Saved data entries
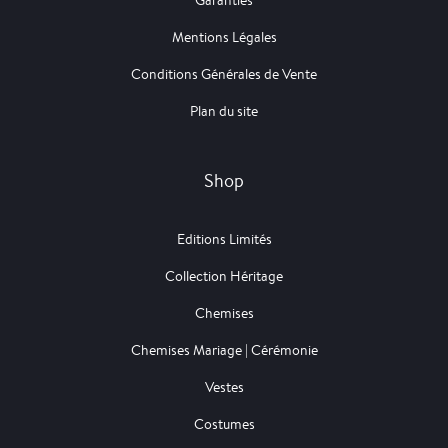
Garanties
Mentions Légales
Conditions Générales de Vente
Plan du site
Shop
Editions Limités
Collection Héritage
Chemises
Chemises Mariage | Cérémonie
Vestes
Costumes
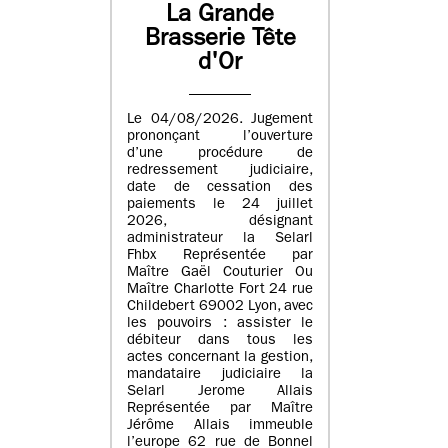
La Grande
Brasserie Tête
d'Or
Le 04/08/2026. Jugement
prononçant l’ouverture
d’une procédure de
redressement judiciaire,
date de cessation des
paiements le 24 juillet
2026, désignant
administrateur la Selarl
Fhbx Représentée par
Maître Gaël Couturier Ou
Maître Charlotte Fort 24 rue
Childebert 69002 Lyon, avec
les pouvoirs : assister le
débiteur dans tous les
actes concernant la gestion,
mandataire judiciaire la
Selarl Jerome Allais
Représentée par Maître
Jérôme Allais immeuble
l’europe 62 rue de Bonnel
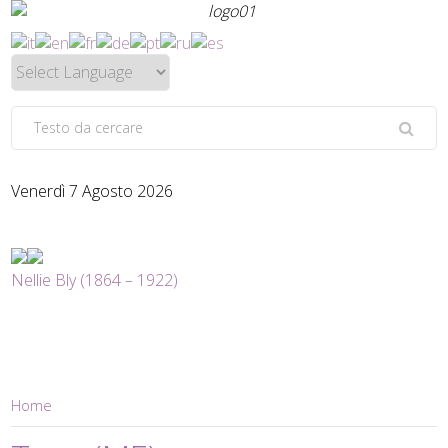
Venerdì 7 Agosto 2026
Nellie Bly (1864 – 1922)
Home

### Problem
The required output is every line from the one containing "Fhbx Représentée par" through the last line of the data above, restated exactly and without pictures.

### Answer space
Fhbx Représentée par
Maître Gaël Couturier Ou
Maître Charlotte Fort 24 rue
Childebert 69002 Lyon, avec
les pouvoirs : assister le
débiteur dans tous les
actes concernant la gestion,
mandataire judiciaire la
Selarl Jerome Allais
Représentée par Maître
Jérôme Allais immeuble
l’europe 62 rue de Bonnel
Venerdì 7 Agosto 2026
Nellie Bly (1864 – 1922)
Home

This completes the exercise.